- _About this exercise_: Locate the word "anys" in the data below, then copy every line that holds it.

Extracted page text data

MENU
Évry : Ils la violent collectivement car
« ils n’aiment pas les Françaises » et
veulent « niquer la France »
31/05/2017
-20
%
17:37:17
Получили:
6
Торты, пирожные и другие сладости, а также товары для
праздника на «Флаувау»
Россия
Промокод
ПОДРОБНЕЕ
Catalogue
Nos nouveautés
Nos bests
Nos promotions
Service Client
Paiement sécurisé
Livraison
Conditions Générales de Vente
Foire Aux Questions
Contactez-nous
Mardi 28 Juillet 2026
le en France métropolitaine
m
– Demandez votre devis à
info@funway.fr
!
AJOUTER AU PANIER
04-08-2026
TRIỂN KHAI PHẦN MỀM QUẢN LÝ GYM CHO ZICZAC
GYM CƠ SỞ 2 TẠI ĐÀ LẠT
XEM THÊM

...

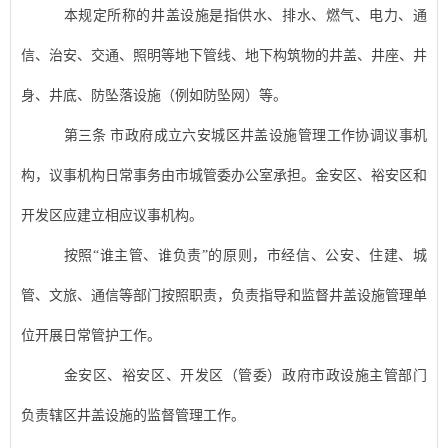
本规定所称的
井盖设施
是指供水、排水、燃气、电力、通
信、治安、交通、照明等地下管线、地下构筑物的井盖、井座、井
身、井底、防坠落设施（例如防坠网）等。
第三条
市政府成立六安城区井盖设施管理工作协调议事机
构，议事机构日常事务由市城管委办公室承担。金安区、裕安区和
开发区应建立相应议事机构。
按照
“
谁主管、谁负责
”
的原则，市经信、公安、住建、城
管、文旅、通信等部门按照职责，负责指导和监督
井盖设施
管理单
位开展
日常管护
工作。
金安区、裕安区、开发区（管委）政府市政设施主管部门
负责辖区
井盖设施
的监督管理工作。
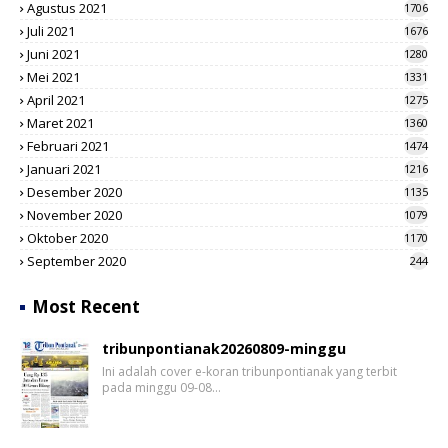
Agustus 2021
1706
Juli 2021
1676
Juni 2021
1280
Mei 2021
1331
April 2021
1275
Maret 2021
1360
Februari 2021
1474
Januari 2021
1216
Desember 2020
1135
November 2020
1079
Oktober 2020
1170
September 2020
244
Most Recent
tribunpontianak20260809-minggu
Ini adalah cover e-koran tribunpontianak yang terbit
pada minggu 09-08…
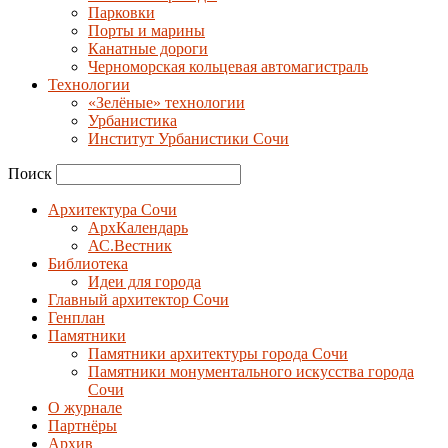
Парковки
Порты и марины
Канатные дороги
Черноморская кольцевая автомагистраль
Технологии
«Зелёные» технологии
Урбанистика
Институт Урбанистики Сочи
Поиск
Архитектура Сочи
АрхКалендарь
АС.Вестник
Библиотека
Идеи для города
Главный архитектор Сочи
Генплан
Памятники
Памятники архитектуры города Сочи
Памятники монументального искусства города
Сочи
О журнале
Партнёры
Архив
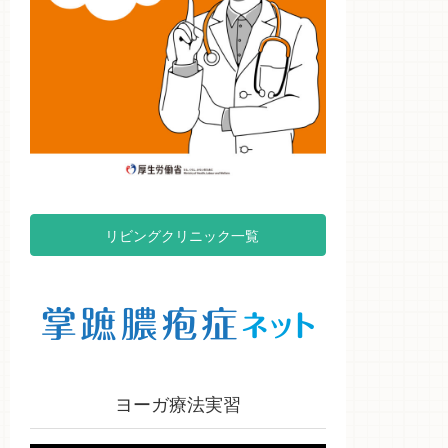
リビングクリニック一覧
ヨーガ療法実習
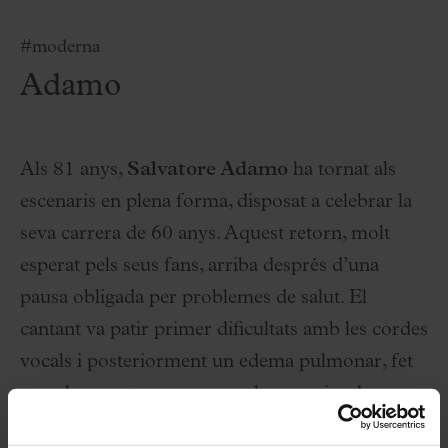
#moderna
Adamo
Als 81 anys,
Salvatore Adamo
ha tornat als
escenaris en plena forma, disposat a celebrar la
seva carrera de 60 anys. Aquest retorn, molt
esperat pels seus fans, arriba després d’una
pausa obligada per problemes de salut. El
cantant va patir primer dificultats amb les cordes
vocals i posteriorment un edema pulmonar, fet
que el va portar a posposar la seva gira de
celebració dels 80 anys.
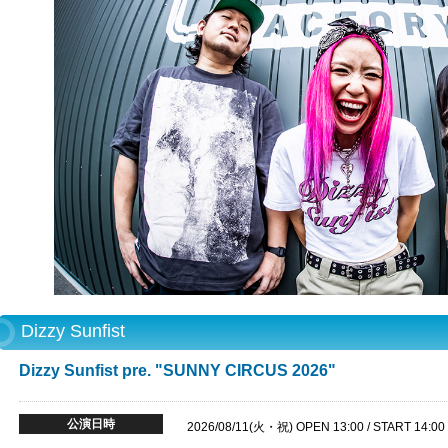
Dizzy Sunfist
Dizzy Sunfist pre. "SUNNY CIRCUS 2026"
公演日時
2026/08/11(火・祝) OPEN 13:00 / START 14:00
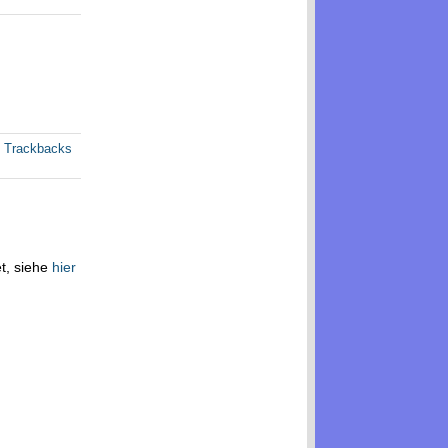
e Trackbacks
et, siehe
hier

- _Exercise response_:
Als 81 anys,
seva carrera de 60 anys. Aquest retorn, molt
celebració dels 80 anys.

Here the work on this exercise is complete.